The storyline is a simple and familiar one: Mary heard from the angel Gabriel that her kinswoman Elizabeth—despite old age and a long history of barrenness—had conceived a child and was now six months pregnant. Overjoyed at the news, Mary set out “with haste” (Luke 1:39) to visit her cousin by taking a long trek from Nazareth to the hill country of Judah. Nothing extraordinary seemed to characterize these events until the two women finally met. All of a sudden, the Holy Spirit descended mightily on Elizabeth, the infant John jostled with joy in her womb, and she burst out in one of the most exuberant cries in Scripture: “Blessed are you among women, and blessed is the fruit of your womb!” (Luke 1:42). Were it not for the nudging impulse of the Spirit, we might have thought Mary’s cousin was overstating things a bit. How could Elizabeth have already known that Mary was chosen to be the mother of the Messiah? How could she (and John!) have a clear picture of the mystery within her before Christ was revealed to the world? It had to be the Holy Spirit who illumined her mind and moved her soul in this way; only divine light could reveal that this maiden and her infant were the most blessed mother and child in history. 
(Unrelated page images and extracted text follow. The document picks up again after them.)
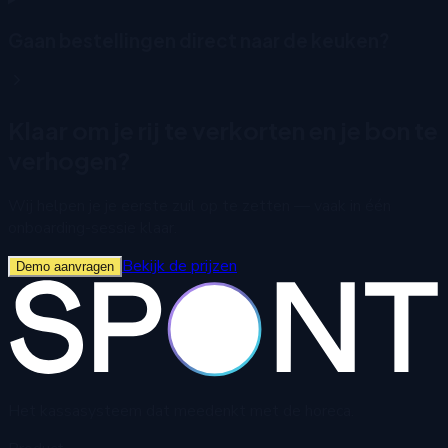
Gaan bestellingen direct naar de keuken?
Klaar om je rij te verkorten en je bon te
verhogen?
Wij helpen je je eerste zuil op te zetten — vaak in één
onboarding-sessie klaar.
Bekijk de prijzen
Demo aanvragen
Het kassasysteem dat meedenkt met de horeca.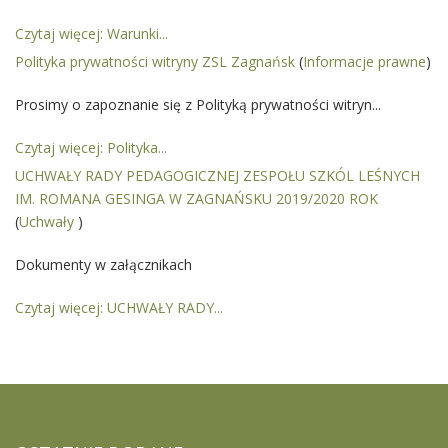
Czytaj więcej: Warunki...
Polityka prywatności witryny ZSL Zagnańsk
(
Informacje prawne
)
Prosimy o zapoznanie się z Polityką prywatności witryn...
Czytaj więcej: Polityka...
UCHWAŁY RADY PEDAGOGICZNEJ ZESPOŁU SZKÓL LEŚNYCH
IM. ROMANA GESINGA W ZAGNAŃSKU 2019/2020 ROK
(
Uchwały
)
Dokumenty w załącznikach
Czytaj więcej: UCHWAŁY RADY...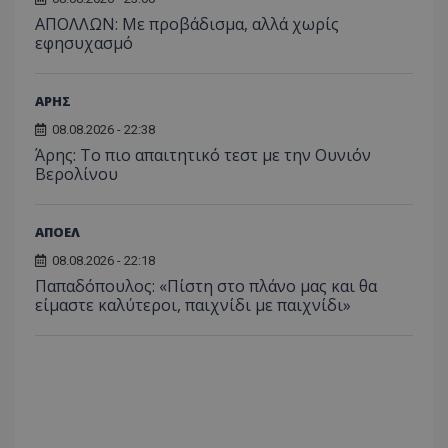
ΑΠΟΛΛΩΝ: Με προβάδισμα, αλλά χωρίς
εφησυχασμό
ΑΡΗΣ
08.08.2026 - 22:38
Άρης: Το πιο απαιτητικό τεστ με την Ουνιόν
Βερολίνου
ΑΠΟΕΛ
08.08.2026 - 22:18
Παπαδόπουλος: «Πίστη στο πλάνο μας και θα
είμαστε καλύτεροι, παιχνίδι με παιχνίδι»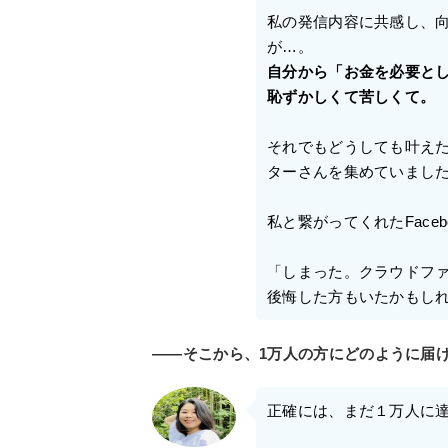
私の発信内容に共感し、
が…。
自分から「お金を必要と
恥ずかしくて苦しくて。
それでもどうしても叶え
ターさんを集めていまし
私と繋がってくれたFace
「しまった。クラウドフ
後悔した方もいたかもし
――そこから、1万人の方にどのように届
正確には、まだ１万人に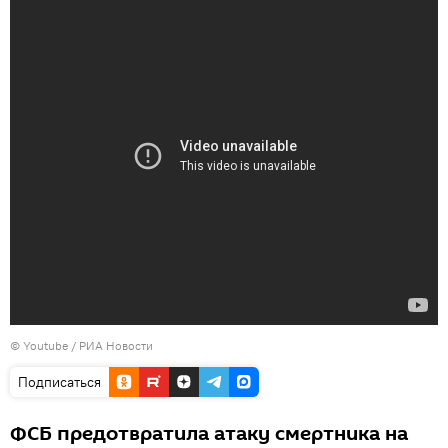
© Youtube / РИА Новости
Подписаться
ФСБ предотвратила атаку смертника на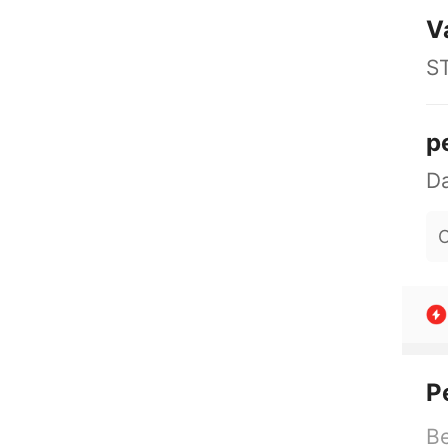
V
S
p
O
P
Be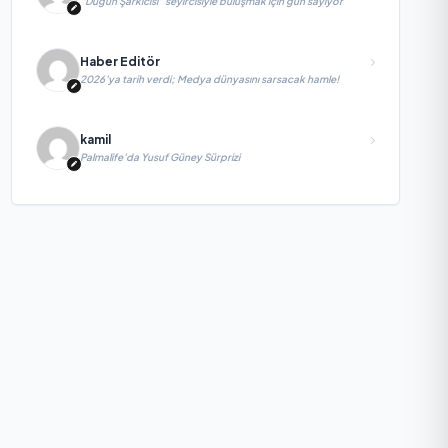
“Düğün Şarkıcısı” seyircisiyle buluşmak için gün sayıyor
Haber Editör
2026’ya tarih verdi; Medya dünyasını sarsacak hamle!
kamil
Palmalife’da Yusuf Güney Sürprizi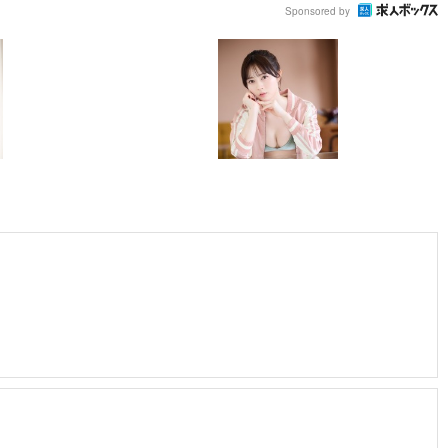
Sponsored by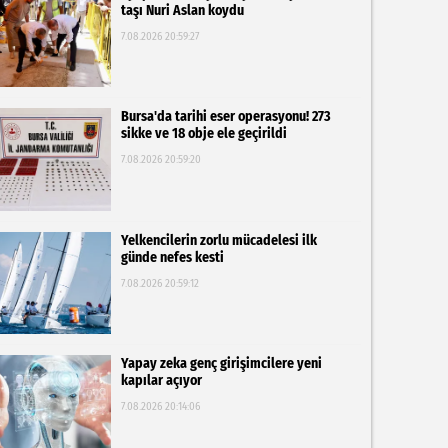
taşı Nuri Aslan koydu
7.08.2026 20:59:27
Bursa'da tarihi eser operasyonu! 273
sikke ve 18 obje ele geçirildi
7.08.2026 20:59:20
Yelkencilerin zorlu mücadelesi ilk
günde nefes kesti
7.08.2026 20:59:12
Yapay zeka genç girişimcilere yeni
kapılar açıyor
7.08.2026 20:14:06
But what did the words “Blessed are you among women” really mean? For the Catholic reader, this expression immediately recalls the beloved prayer, the “Hail Mary.” For Elizabeth and Mary, however, these words were strikingly similar to certain appellations in the Old Testament. The first time a statement like this found expression in the Bible was centuries earlier in the Book of Judges. The story is told of a heroine named Jael who stands out as one of the most valiant women in Old Testament history (Judges 4–5). She lived at a time when the people of Israel were like wandering sheep, with shepherds (i.e., judges) rising up only sporadically to give them spiritual guidance. Plagued by unstable leadership and deficient faith, God’s people were caught in a vicious cycle of sin and repentance that repeatedly called down God’s judgment upon them. In Jael’s day, the Canaanites were God’s chosen form of discipline for His wayward people. They pressed heavily upon Israel and treated them cruelly for many years; their military commander, Sisera, was particularly vicious and feared. When at last the Lord came to Israel’s assistance, He orchestrated a great battle through the prophetess Deborah and gave Israel a smashing victory over their oppressors. Every Canaanite warrior fell on the battlefield that fateful day except one—Sisera 

The Canaanite commander fled the scene in an attempt to save his life. He eventually came to lodge in the tent of Jael, thinking it a safe haven for military strategists on Israel’s “Most Wanted” list. He was sadly mistaken. Jael turned the tables on the mighty Sisera without his even realizing it: She crept stealthily to his bedside, drove a tent peg through his skull, and fashioned his head rather crudely to the floor of her tent! (Judges 4:21). Though a humble woman without any known expertise in the art of war, she single-handedly brought low the chief enemy of God’s people. For this reason Deborah hailed her with the exalted words: “Most blessed of women be Jael . . . of tent-dwelling women most blessed” (Judges 5:24). This is one biblical echo that whispers—if not shouts—behind the words of Elizabeth in Luke 1:42.